Senza perdere ciò che di primaria importanza aveva vissuto profondamente con la sua terra d’origine, anche Antonio Gramsci, come Emilio Lussu, ebbe la forza di uscire dalle ristrettezze di una sardità chiusa, passando al difficile percorso intellettuale per capire gli ingranaggi che avevano generato e permettevano il mantenimento della dipendenza dell’isola sarda da forze esterne.
Una tradizione forte, di notevole vigore, solidità e resistenza, “la federalista sarda”, che tuttavia non riuscì a imporsi in Assemblea Costituente e nella Consulta regionale sarda.

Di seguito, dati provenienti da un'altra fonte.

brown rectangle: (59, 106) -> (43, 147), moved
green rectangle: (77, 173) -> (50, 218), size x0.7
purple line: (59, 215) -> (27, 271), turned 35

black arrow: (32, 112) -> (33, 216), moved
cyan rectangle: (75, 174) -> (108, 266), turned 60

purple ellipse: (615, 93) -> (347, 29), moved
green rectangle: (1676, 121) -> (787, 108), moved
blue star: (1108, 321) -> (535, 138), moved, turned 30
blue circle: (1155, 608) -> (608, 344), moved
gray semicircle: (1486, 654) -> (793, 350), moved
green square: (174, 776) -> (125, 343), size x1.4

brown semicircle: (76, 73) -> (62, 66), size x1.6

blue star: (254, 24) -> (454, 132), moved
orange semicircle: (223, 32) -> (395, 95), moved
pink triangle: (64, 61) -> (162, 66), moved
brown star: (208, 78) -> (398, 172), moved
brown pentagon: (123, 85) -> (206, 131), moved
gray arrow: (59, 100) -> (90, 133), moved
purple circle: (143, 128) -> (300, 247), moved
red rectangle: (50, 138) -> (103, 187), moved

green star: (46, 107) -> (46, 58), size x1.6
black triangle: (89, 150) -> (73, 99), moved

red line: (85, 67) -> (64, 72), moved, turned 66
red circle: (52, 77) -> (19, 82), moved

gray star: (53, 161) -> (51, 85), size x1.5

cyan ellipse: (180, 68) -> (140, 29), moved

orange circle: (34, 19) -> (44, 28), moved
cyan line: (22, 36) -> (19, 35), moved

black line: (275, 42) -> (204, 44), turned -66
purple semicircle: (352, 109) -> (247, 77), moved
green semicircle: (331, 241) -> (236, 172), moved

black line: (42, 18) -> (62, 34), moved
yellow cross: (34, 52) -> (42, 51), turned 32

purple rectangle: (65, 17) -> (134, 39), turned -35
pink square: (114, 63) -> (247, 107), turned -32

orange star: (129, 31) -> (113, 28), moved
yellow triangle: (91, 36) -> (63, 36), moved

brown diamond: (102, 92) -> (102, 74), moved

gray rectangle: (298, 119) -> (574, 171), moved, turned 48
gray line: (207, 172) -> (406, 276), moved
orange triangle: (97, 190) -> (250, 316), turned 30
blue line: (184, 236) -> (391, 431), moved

“«Lo Statuto che ci diedero – commentò sarcastico Lussu – somigliava a quello che i sardi avevano sognato per anni, come un gatto somigli a un leone: l’unica cosa che hanno in comune è che tutti e due appartengono alla famiglia dei felini».”
Già. Ma forse è proprio qui, in questa forma dal profondo contenuto, che si può trovare una nuova chiave per un moderno pensiero e per una ripartenza; potrebbe riannodare quel fil rouge…
La Sardegna è una terra dal lungo e ricco passato, ma paradossalmente senza storia. Il plurimillenario corso della sua civiltà è costellato da gesta simboliche, di uomini e donne, ma difficilmente sono stati capiti e accolti nei testi didattici italiani. Questa mitica terra ricca di eroi perdenti, con radici profonde, ma ben impresse nella realtà, si scontra con il silenzio assoluto della storiografia nazionale, pur tanto prodiga nei confronti dei vari Cola di Rienzo e Masaniello.
Anche il cinema e la letteratura sono state avare con il Pantheon degli eroi sardi, fatta eccezione per Eleonora d’Arborea, l’unica ad aver sollevato la polvere dell’anonimato oltre i confini isolani. Preparando questo articolo mi si è aperto un mondo: ho scoperto il senso di forte appartenenza del popolo sardo: sotto ogni latitudine, sa di essere unico, senza confini. Con una secolare cultura che pochi altri luoghi hanno.
Curiosità
Esistono alcune parole che usiamo quotidianamente convinti che se le sentissero un romano o un milanese le capirebbero facilmente, ma non è così. I sardi parlano bene l’italiano perché sono due lingue completamente diverse.
In Sardegna si parlano dialetti “inusuali” oltre al sardo. Ci sono alcune città che parlano dialetti che poco hanno a che fare con il sardo. Ci riferiamo al catalano di Alghero, al tabarchino dell’isola di Carloforte e Sant’Antioco e al corso, nell’isola de La Maddalena. I motivi di questi intrecci di dialetti sono da ricondurre alla storia: Alghero ha avuto una dominazione catalana che risale al XIV secolo e il suo centro storico mostra ancora tutto il fascino del suo passato; a Carloforte e Sant’Antioco si parla il tabarchino che è un dialetto genovese contaminato, in quanto nel 1542, arrivarono nell’isola di San Pietro dei coloni per la pesca del corallo e dei tonni.
“Già lo faccio”. Sentendo questa espressione si pensa subito che il tempo verbale in effetti sia sbagliato. L’utilizzo del “già” davanti a un verbo, è usato dai sardi come rafforzativo per rassicurare qualcuno che chiede di fare qualcosa.
È noto che i sardi sono molto sintetici e riservati. Non è un caso che uno dei loro modi verbali preferiti sia il gerundio, utilizzato spesso impropriamente. “Cosa stai facendo?” “Eh, andando.” Per i non sardi non esiste l’utilizzo del gerundio senza il suo verbo ausiliare, che generalmente è stare. “Sto andando.”